Attending the API Days NZ Conference recently gave me the opportunity to learn the API journey of several successful companies, and how they came to be where they are today.
Ian Randall, a software engineer at Pushpay, presented ‘APIs at Pushpay – A Continuous Delivery Story.
Ian described the PushPay API store from the beginning to its current position. Starting from one API, they eventually split into two: public and mobile. The mobile API is for internal company use only, with the amount of data used always kept at a minimal level – the only data transferred is what a client needs.
Ian also spoke about Pushpay’s delivery approach. Changes are pushed to production at least six times per day. The development team and the test team are fully integrated, allowing for the efficient resolution of any issues raised during testing.
Barak Chamo, a London-based developer, introduced us to GraphOL, a new technology which is leading to a new language.
Originally developed by Facebook for its mobile applications, GraphOL became open source in 2015. It brought a paradigm shift in the way we approach data transfer, from the front to back-end of applications.
Instead of using predefined data and response structures, a developer can declare a graph form of a data model, and request data in its object form in a JSON-like syntax. GraphOL also makes things easier, without the need to maintain v1, v3, and v100 or APIs to ensure legacy versions are supported. GraphOL queries always return predictable results. Send a GraphOL query to your API and you get exactly what you need – nothing more and nothing less. If more than one object is required, GraphOL queries follow the references between the resources, retrieving multiple objects in a single request. This means applications which are GraphOL-based are fast, even on slow mobile network connections.
The only disadvantage is GraphOL is a brand new language API developers need to learn – or is that actually another advantage?
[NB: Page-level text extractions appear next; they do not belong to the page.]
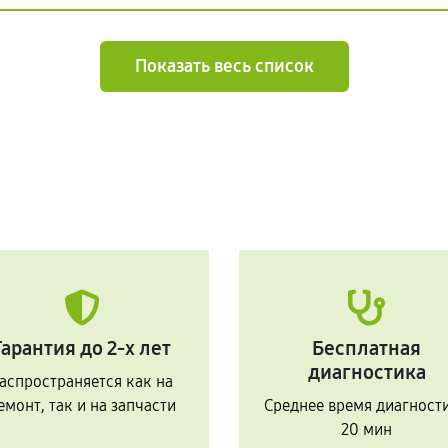
Показать весь список
Гарантия до 2-х лет
Бесплатная
диагностика
аспространяется как на
емонт, так и на запчасти
Среднее время диагност
20 мин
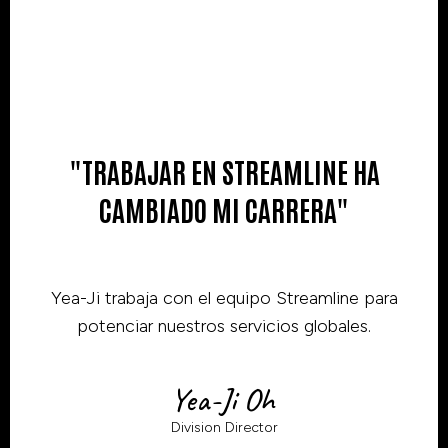
"TRABAJAR EN STREAMLINE HA
CAMBIADO MI CARRERA"
Yea-Ji trabaja con el equipo Streamline para
potenciar nuestros servicios globales.
Yea-Ji Oh
Division Director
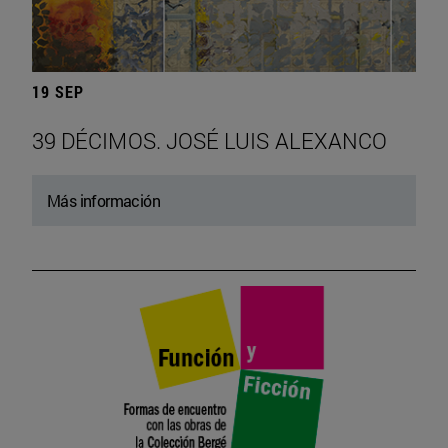
19 SEP
39 DÉCIMOS. JOSÉ LUIS ALEXANCO
Más información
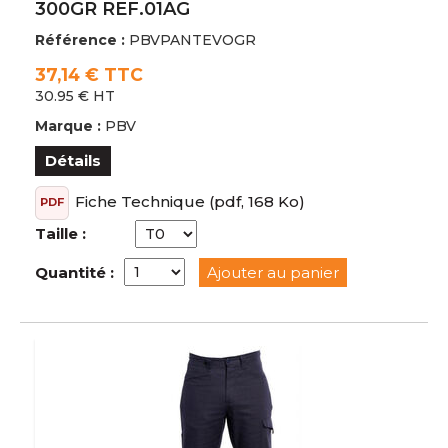
300GR REF.01AG
Référence :
PBVPANTEVOGR
37,14 € TTC
30.95 € HT
Marque :
PBV
Détails
Fiche Technique
(pdf, 168 Ko)
PDF
Taille :
Quantité :
Ajouter au panier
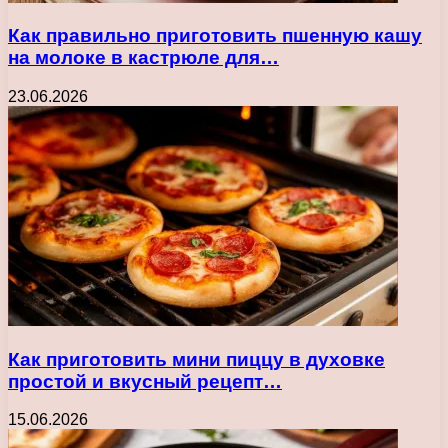
Как правильно приготовить пшенную кашу
на молоке в кастрюле для…
23.06.2026
Как приготовить мини пиццу в духовке
простой и вкусный рецепт…
15.06.2026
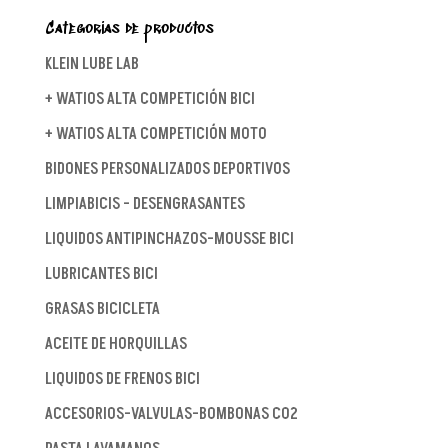
Categorías de productos
KLEIN LUBE LAB
+ WATIOS ALTA COMPETICIÓN BICI
+ WATIOS ALTA COMPETICIÓN MOTO
BIDONES PERSONALIZADOS DEPORTIVOS
LIMPIABICIS - DESENGRASANTES
LIQUIDOS ANTIPINCHAZOS-MOUSSE BICI
LUBRICANTES BICI
GRASAS BICICLETA
ACEITE DE HORQUILLAS
LIQUIDOS DE FRENOS BICI
ACCESORIOS-VALVULAS-BOMBONAS CO2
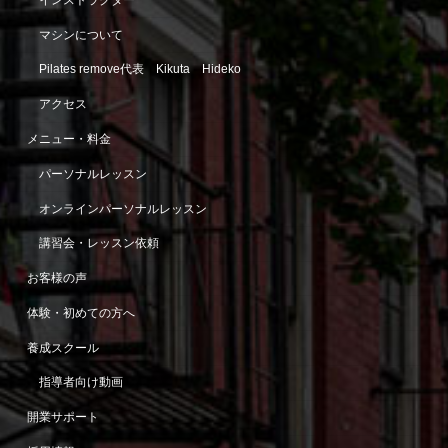
マシンについて
Pilates remove代表 Kikuta Hideko
アクセス
メニュー・料金
パーソナルレッスン
オンラインパーソナルレッスン
講習会・レッスン依頼
お客様の声
体験・初めての方へ
養成スクール
指導者向け動画
開業サポート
Abhishek Tiwari is a lead software engineer at Isentia, and spoke about legacy code API transformation journey.
Due to one-time, one-place processing and isolation of business rules, stored procedure has been used as a de facto standard for application to access and manipulate data. But if you have a legacy code with most of the business logic imbedded into it, you can still develop API against the stored procedures considering them as a variation of Functions as a service (FaaS).
A function in FaaS is a self-contained piece of reusable functionality, which makes them similar to stored procedures. This means stored procedures can be converted one by one into FaaS functions to be executed via API endpoints.
API days presented a wide and informative range of new technologies, together with approaches to using these new technologies. We were able to see ways to enhance the API build process and get new features into production quickly and safely. There were ideas on how businesses use APIs by mixing new and old technology to enable them expand the capabilities of legacy systems through APIs, without the need to reengineer or rearchitect much of what is already in place.
While API itself is not new, it has recently turned into a key tool. It could be compared with a door. For a developer, it is a door into the software program, allowing interactions without need to share the code. For a business, it is a door to the leading products market, which turns competitors into partners.